Collected data:
----
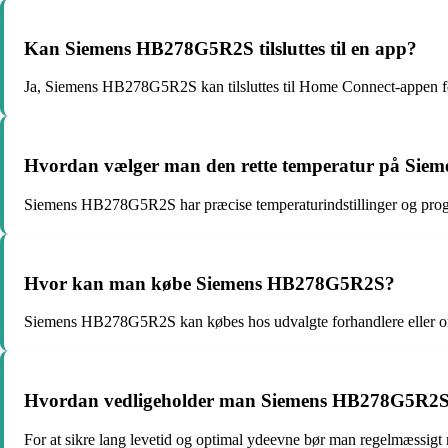
Kan Siemens HB278G5R2S tilsluttes til en app?
Ja, Siemens HB278G5R2S kan tilsluttes til Home Connect-appen for
Hvordan vælger man den rette temperatur på Si
Siemens HB278G5R2S har præcise temperaturindstillinger og progr
Hvor kan man købe Siemens HB278G5R2S?
Siemens HB278G5R2S kan købes hos udvalgte forhandlere eller onl
Hvordan vedligeholder man Siemens HB278G5R2S 
For at sikre lang levetid og optimal ydeevne bør man regelmæssig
----
Requirement: How many of the lines in the data above carry the word "tilsluttes"? Say the number and nothing else.

Expected answer: 2